Exercise brief: Copy every line below where the string "situations" is found.

(Saved entries)
· · · · ·

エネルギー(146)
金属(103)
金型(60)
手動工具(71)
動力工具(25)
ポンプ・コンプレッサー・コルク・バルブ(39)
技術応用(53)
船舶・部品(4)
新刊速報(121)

· · · · ·

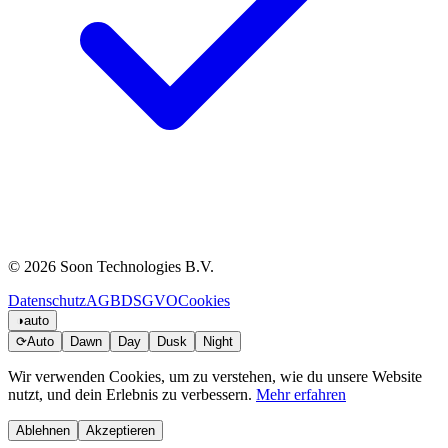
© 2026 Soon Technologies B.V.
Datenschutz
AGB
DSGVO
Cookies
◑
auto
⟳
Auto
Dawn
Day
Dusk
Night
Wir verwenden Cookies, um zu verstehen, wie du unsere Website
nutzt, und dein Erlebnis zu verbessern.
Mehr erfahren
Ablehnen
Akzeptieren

· · · · ·

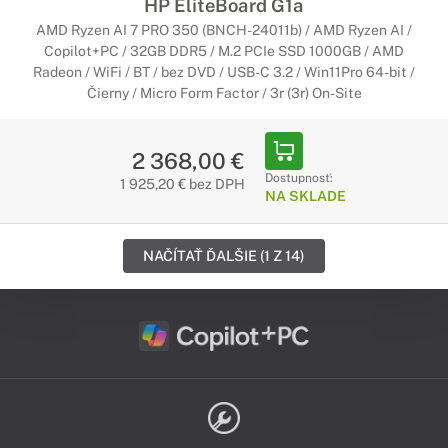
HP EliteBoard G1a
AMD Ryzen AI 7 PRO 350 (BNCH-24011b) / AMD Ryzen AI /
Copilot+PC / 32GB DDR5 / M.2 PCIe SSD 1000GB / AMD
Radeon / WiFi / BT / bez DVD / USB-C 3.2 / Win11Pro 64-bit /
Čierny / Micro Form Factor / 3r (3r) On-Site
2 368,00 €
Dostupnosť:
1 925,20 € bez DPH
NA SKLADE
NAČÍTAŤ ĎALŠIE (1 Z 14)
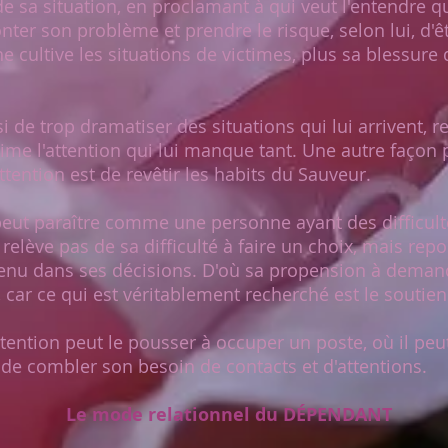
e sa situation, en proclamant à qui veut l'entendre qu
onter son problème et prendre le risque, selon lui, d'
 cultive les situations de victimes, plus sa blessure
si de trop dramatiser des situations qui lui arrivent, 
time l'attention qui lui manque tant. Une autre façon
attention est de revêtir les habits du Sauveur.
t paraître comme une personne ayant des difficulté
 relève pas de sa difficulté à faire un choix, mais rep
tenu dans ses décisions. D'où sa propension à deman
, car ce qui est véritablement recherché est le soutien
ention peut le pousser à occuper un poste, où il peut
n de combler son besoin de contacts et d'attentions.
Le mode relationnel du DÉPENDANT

· · · · ·

Written reply:
 cultive les situations de victimes, plus sa blessure
si de trop dramatiser des situations qui lui arrivent, 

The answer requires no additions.